U.S. equities rallied, with the S&P 500 gaining 1.3% and the Nasdaq 2.1%, largely driven by a rebound in AI-related tech stocks like Nvidia (+4.8%) and Palantir (+8.9%) following last week's declines. This recovery was supported by strong corporate earnings, as approximately 80% of S&P 500 companies beat profit expectations. However, gains were tempered by significant declines in health insurers due to uncertainty surrounding healthcare tax credits and the ongoing government shutdown, which also raises concerns about delayed economic data and its potential impact on Federal Reserve interest rate cut expectations.
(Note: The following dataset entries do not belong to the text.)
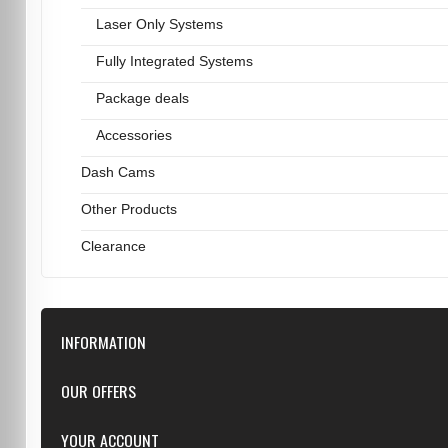
Laser Only Systems
Fully Integrated Systems
Package deals
Accessories
Dash Cams
Other Products
Clearance
INFORMATION
Downloads
OUR OFFERS
FAQ
Featured
YOUR ACCOUNT
Repairs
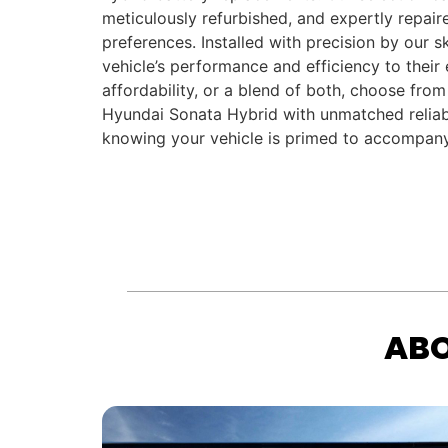
meticulously refurbished, and expertly repair
preferences. Installed with precision by our s
vehicle’s performance and efficiency to their
affordability, or a blend of both, choose from
Hyundai Sonata Hybrid with unmatched reliabi
knowing your vehicle is primed to accompany
ABO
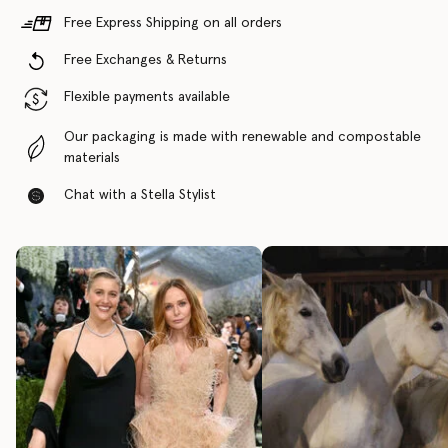
Free Express Shipping on all orders
Free Exchanges & Returns
Flexible payments available
Our packaging is made with renewable and compostable
materials
Chat with a Stella Stylist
International markets also saw broad rallies.

Analysis

U.S. equities experienced a significant rebound, with the S&P 500 climbing 1.3% and the Nasdaq composite rising 2.1%, largely recovering from last week's losses. This rally was primarily fueled by a strong resurgence in AI-related technology stocks, notably Nvidia, which gained 4.8%, and Palantir Technologies, up 8.9%, following recent criticisms of their rapid valuation increases. Taiwan Semiconductor Manufacturing Co. (TSM) also saw its U.S.-traded stock rise 3.1% on a nearly 17% year-over-year revenue increase in October, despite this representing a slowdown from prior growth. The market's gains were partially offset by substantial declines in health insurance stocks, including Humana (-3.3%), Elevance Health (-3.8%), and Centene (-7.6%). This sector weakness stems from ongoing uncertainty regarding the extension of healthcare tax credits and President Trump's recent comments, exacerbated by the protracted government shutdown. The shutdown's impact extends to operational disruptions, such as flight cancellations, and delays in critical economic data releases. The absence of key economic reports due to the government shutdown creates uncertainty for monetary policy, as traders lack current data to assess the Federal Reserve's path on interest rate cuts. While the market widely expects continued rate reductions to support a slowing job market, the Fed has indicated potential halts if inflation worsens, making timely data crucial. Strong corporate earnings, with approximately 80% of S&P 500 companies beating profit expectations and providing robust forecasts, are currently serving as a primary market driver.